Rose strette tra le mani, lasciate ai piedi della statua o portate per essere benedette: un gesto legato alla tradizione di Santa Rita da Cascia. Secondo la devozione popolare, poco prima della sua morte la santa chiese una rosa dal giardino della casa paterna, nonostante fosse pieno inverno. Quel fiore sbocciato miracolosamente è diventato nel tempo il segno della speranza, della consolazione e della fede che continua a fiorire anche nei momenti più difficili della vita.
Tra i presenti anche gli studenti della scuola Papanice-Alfieri di Crotone, plesso Codignola, che hanno preso parte ai momenti di preghiera e alla festa della comunità parrocchiale.
“Le piantine e le rose che adornano la chiesa – ha spiegato don Tommaso Mazzei – esprimono la gioia per la vittoria di Cristo nella vita di Santa Rita, la vittoria del bene. Sono il segno che nulla è impossibile a Dio, nelle cose piccole come in quelle grandi”.
Il parroco ha poi ricordato come la santità di Rita da Cascia sia passata soprattutto dai gesti semplici e quotidiani: “Santa Rita è grande proprio perché nella sua vita hanno vinto i piccoli gesti, i piccoli desideri esauditi fino all’ultimo respiro. Queste rose sono il segno della sua fede e del suo totale affidamento al Signore”.

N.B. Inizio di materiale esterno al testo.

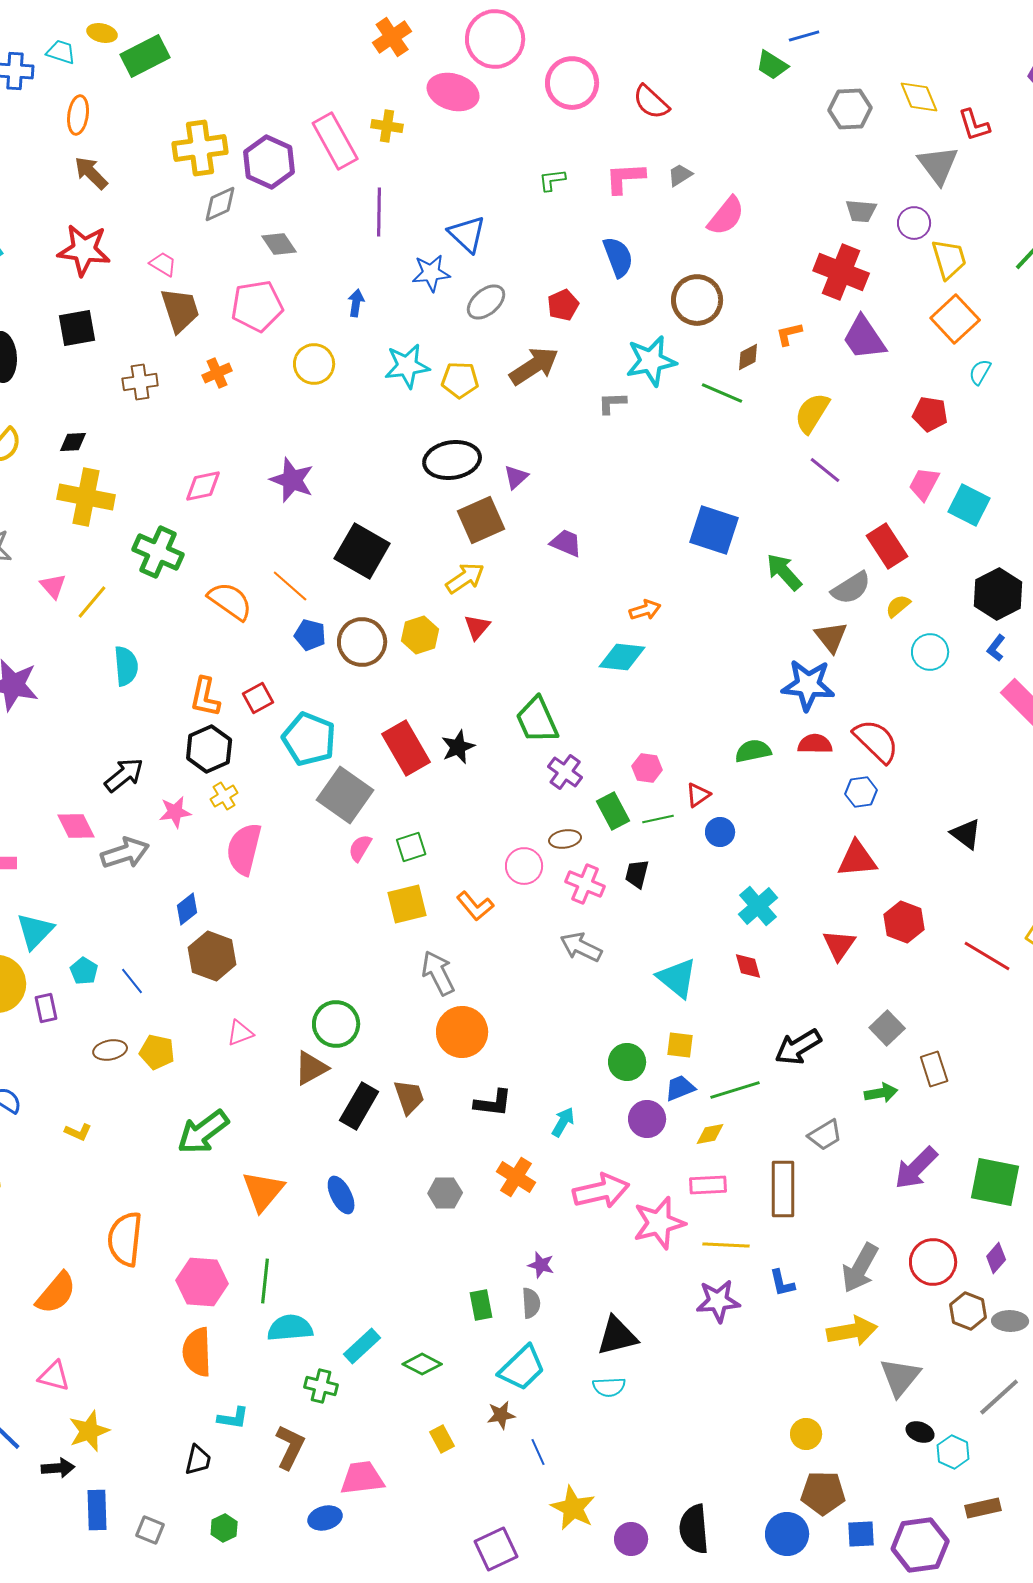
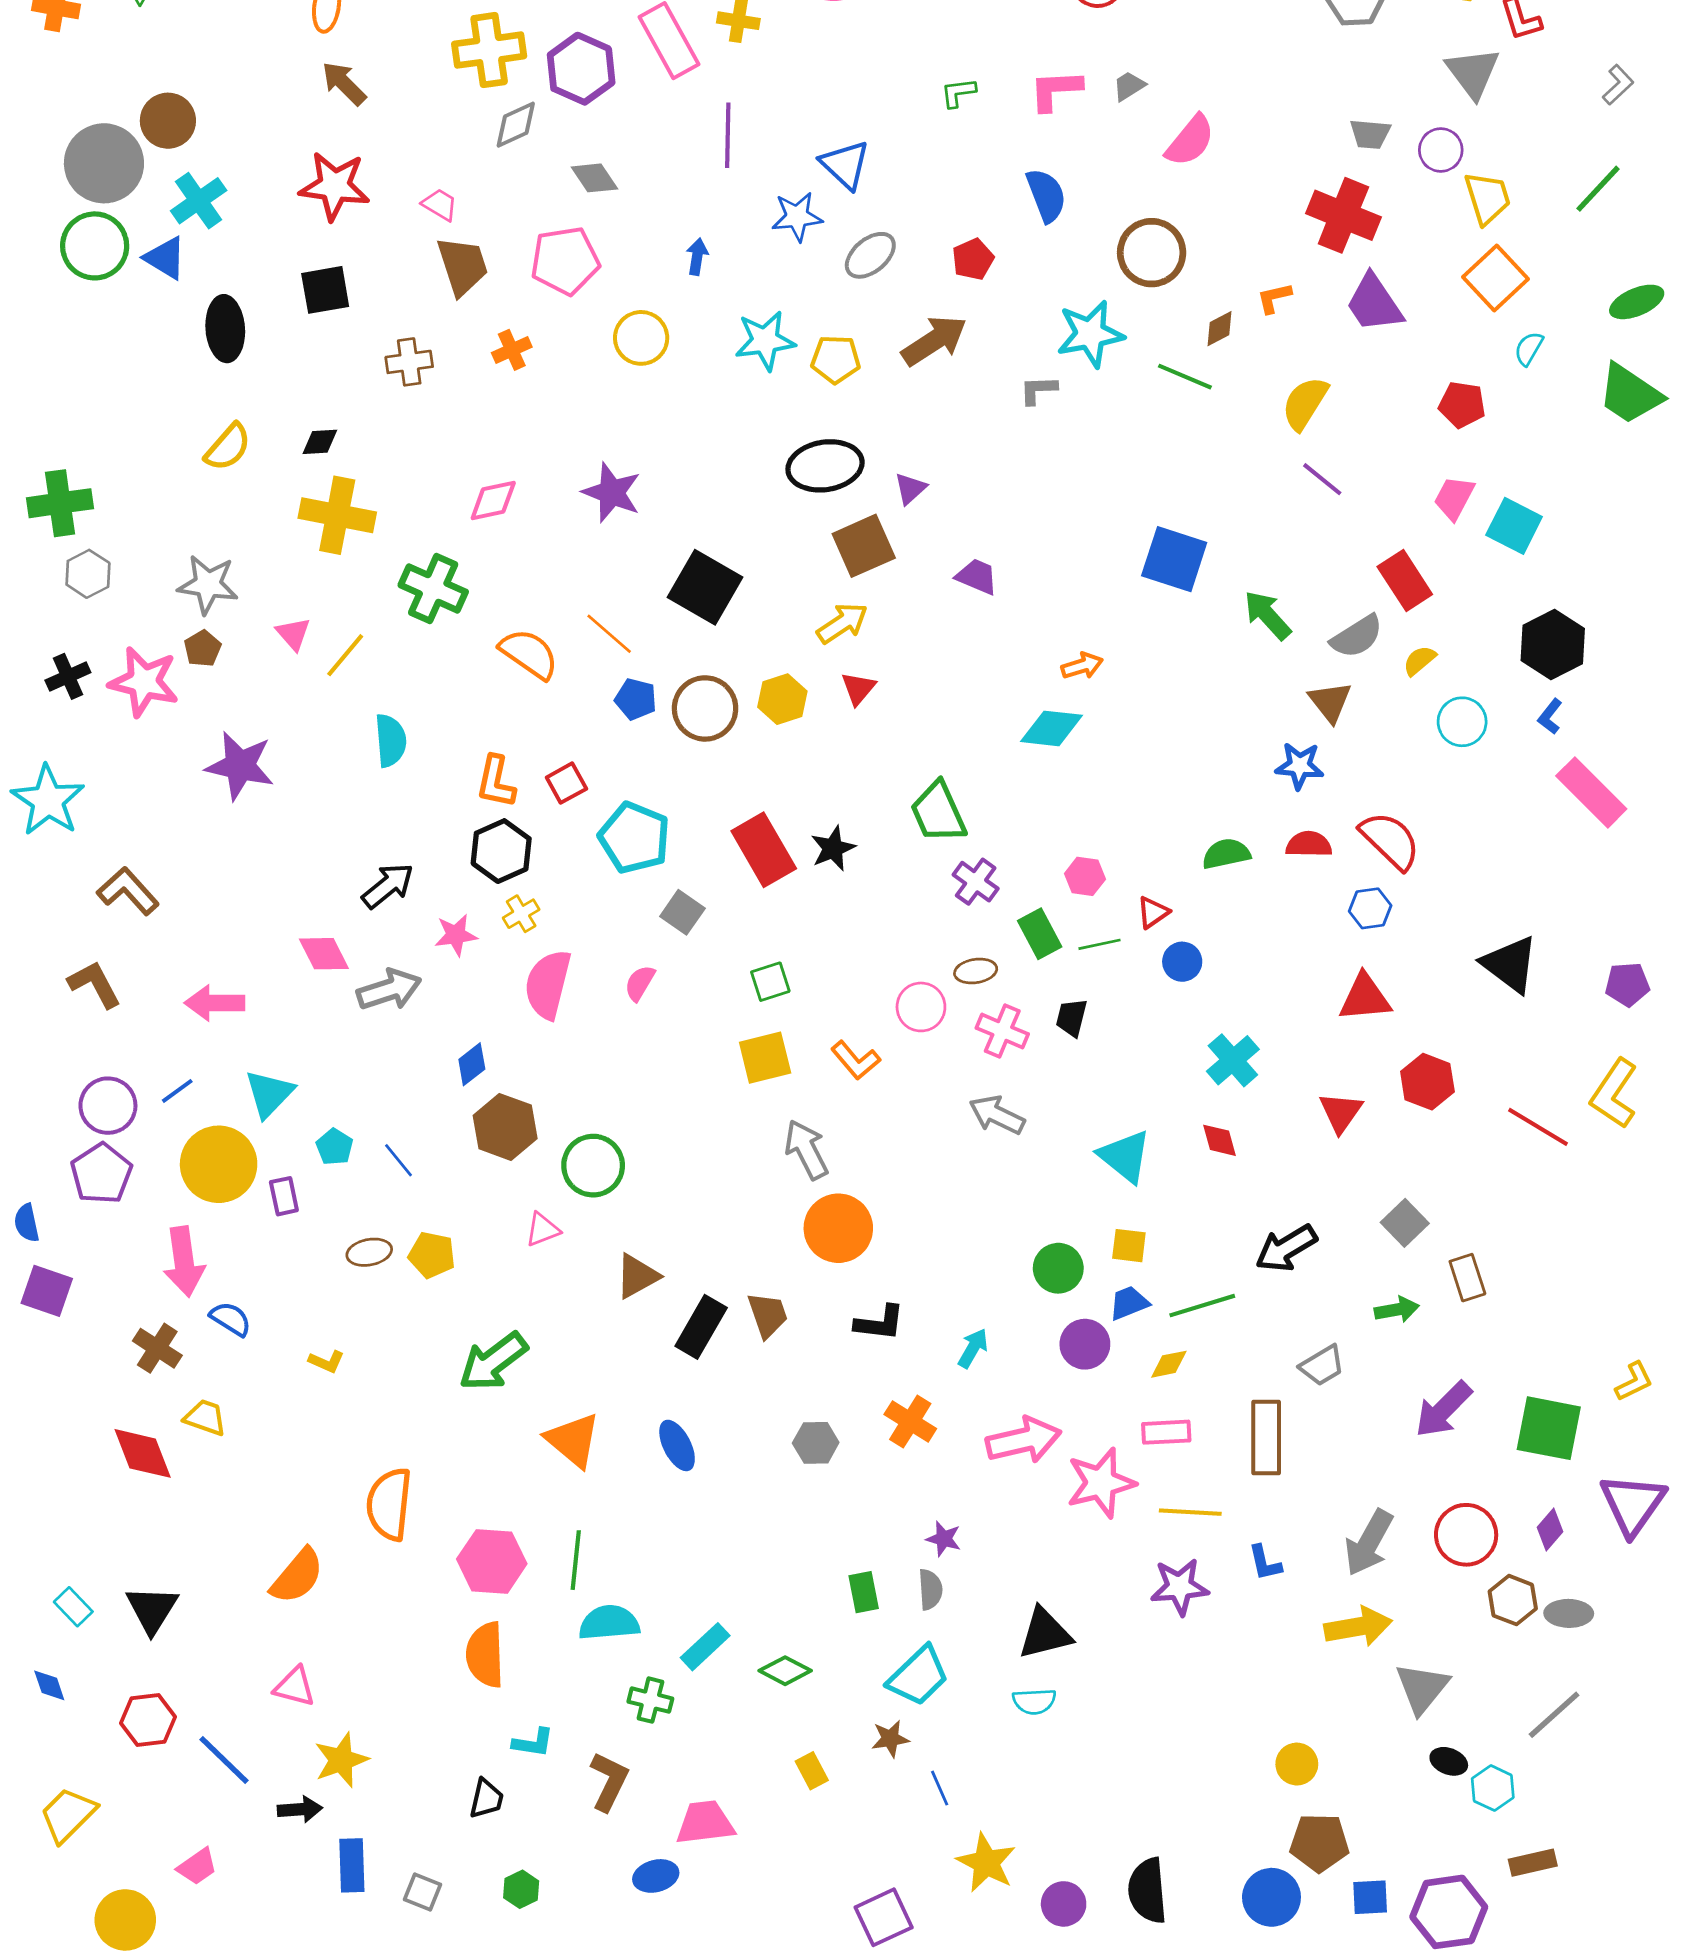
blue star: (808, 685) -> (1299, 766), size x0.7
gray square: (345, 795) -> (682, 912), size x0.6
black triangle: (966, 834) -> (1510, 964), size x1.4
pink semicircle: (360, 848) -> (640, 983), moved
green circle: (336, 1024) -> (593, 1166), moved
orange triangle: (263, 1191) -> (573, 1440), turned -30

Una devozione profondamente sentita dal quartiere e non solo. “I miei parrocchiani vivono questo giorno con grande fiducia e speranza - ha aggiunto - perché è una festa di consolazione. Le rose offerte a Santa Rita sono quasi una richiesta di conforto per le tante afflizioni della vita”.

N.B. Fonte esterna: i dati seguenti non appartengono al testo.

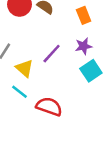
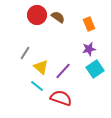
purple line: (52, 54) -> (63, 71), moved

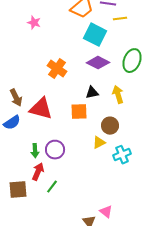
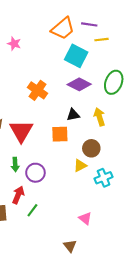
red triangle: (41, 109) -> (21, 131), turned 45
green arrow: (35, 151) -> (15, 165), moved
pink triangle: (106, 212) -> (85, 218), moved

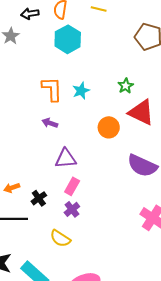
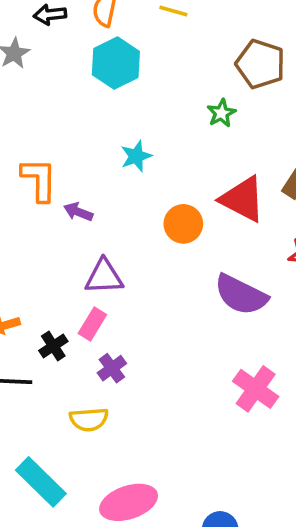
green star: (126, 86) -> (221, 113), moved
orange L-shape: (52, 89) -> (39, 180), moved
pink rectangle: (72, 186) -> (92, 324), moved
yellow semicircle: (60, 238) -> (89, 419), turned -40

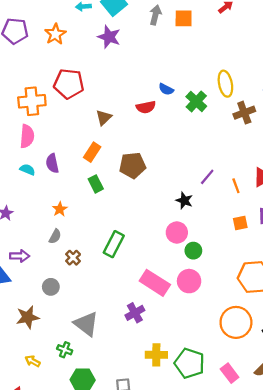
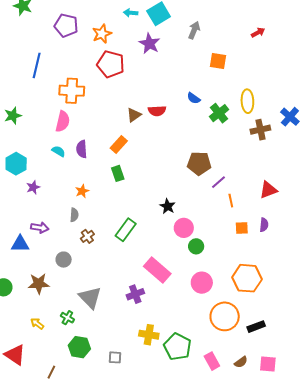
orange square: (184, 18) -> (218, 61), moved
red pentagon: (69, 84) -> (111, 64), moved
red semicircle: (146, 107) -> (157, 111), moved
brown pentagon: (133, 165) -> (199, 163), moved
orange line: (236, 186) -> (231, 201), moved
black star: (184, 201) -> (168, 206), moved
gray semicircle: (55, 236) -> (74, 215), turned -32
pink circle: (189, 281) -> (202, 283), moved

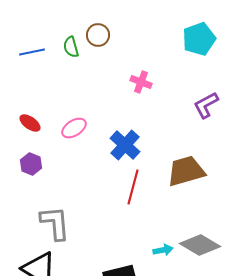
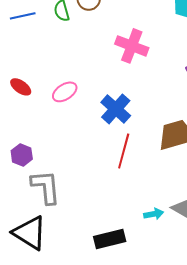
pink cross: (141, 82) -> (132, 46), size x1.5
purple hexagon: (31, 164) -> (22, 155), moved

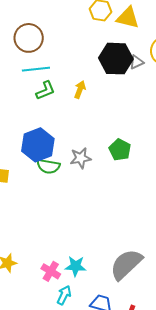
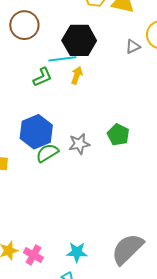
black hexagon: (116, 59) -> (79, 40), moved
cyan line: (36, 69) -> (62, 59), moved
green semicircle: (48, 166) -> (47, 153), turned 140
pink cross: (51, 271) -> (33, 255), moved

Nelle parole del sacerdote anche uno sguardo alle inquietudini del presente: “Viviamo un tempo apparentemente bello all’esterno, ma interiormente molto difficile: le guerre, le tensioni, le crisi familiari e sociali, le difficoltà nel costruire davvero il bene comune. Per questo tanta gente arriva qui da tutto il comprensorio: quella di Santa Rita è una devozione familiare, materna, che invita a non sentirsi soli”.
E ancora: “Santa Rita ha saputo attraversare il dolore senza chiudersi nelle proprie sofferenze. Si è messa in cammino per portare pace e speranza. È questo il messaggio che continua a consegnare anche oggi alle nostre comunità”.
Nel pomeriggio la festa uscirà dalla chiesa per coinvolgere l’intero quartiere. Alle 17:30 prenderà il via la prima processione diretta verso Parco Carrara, mentre alle 18:30 l’Anfiteatro ospiterà la Santa Messa solenne.
Al termine della celebrazione, intorno alle 19:45, la statua della santa riprenderà il suo cammino attraversando numerose vie della zona: via IV Novembre, l’area dell’Ospedale, via Bologna, via XXV Aprile, via Torino, Piazza De Gasperi, via I Maggio, via Veneto, via Dei Mille, via Vecchia Carrara e via Matteotti, prima del rientro nella chiesa di Santa Rita.
Ad accompagnare il corteo religioso saranno le note della banda musicale Città di Crotone “M° Riccardo Lorenti”, mentre la giornata si chiuderà con il tradizionale sorteggio della lotteria a premi.